29:舞い降りる恐怖
勢いだけで書き切りました。
やっちゃった感が拭えません。
息を吸って、吐く。
刀を抜いて、振るう。
刃はまだ通る、しかし、段々と倒し難くなってきたように思う。
目の前の敵を倒し、周りの様子を確認して、援護が必要そうなところがあれば声をかけて参戦する。
到着してから既に二日、この場所で戦っている。
まだリーダーさん達に余裕があるのを見るとこちらも励まされる。
メイリーも特に無理している様子は無いし一見順調に見える。
まだ敵の増援が来ても何とかなっているが、これから先、更に対処に時間がかかるようになれば敵の増援に対処しきれなくなり、休む暇も無くなるだろう。
何とかその前に住民の避難が終わればいいのだが……。
ちなみに、避難方法は魔法研究会の魔法使い達による転移魔法である。
魔族でも簡単に連続で使える魔法ではないので馬車を使っての移動よりは時間がかかっているが、それでもかなりの早さで住民の避難が行われている。

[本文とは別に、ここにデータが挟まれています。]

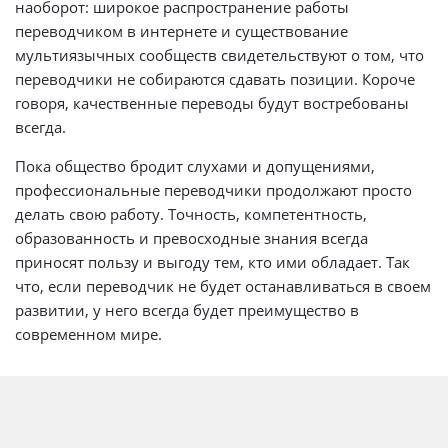
наоборот: широкое распространение работы
переводчиком в интернете и существование
мультиязычных сообществ свидетельствуют о том, что
переводчики не собираются сдавать позиции. Короче
говоря, качественные переводы будут востребованы
всегда.
Пока общество бродит слухами и допущениями,
профессиональные переводчики продолжают просто
делать свою работу. Точность, компетентность,
образованность и превосходные знания всегда
приносят пользу и выгоду тем, кто ими обладает. Так
что, если переводчик не будет останавливаться в своем
развитии, у него всегда будет преимущество в
современном мире.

今回のことが無事に終われば彼らには莫大な研究費用が各国から贈られることだろう。
住民の避難が完了した場合、俺たちはまだ住民の避難が終わっていない町の援護に行くことになるらしい。
リーダーさんも流石に休ませて欲しいもんだと嘆いていた。
というか俺もここが最終決戦場だとばかりに思っていたし。
剣を振る。
今のところ斬るつもりで振った刀で使いを確実に倒せているのが救いではある。
動きが止まったのを確認してから周囲を見回す。
天使教会の人達が使い二体を相手に戦っていた。
敵の数が増えてきたので俺とメイリーは一人二体を同時に相手して天使教会の人達は一つの班ごとに二体を相手にしている。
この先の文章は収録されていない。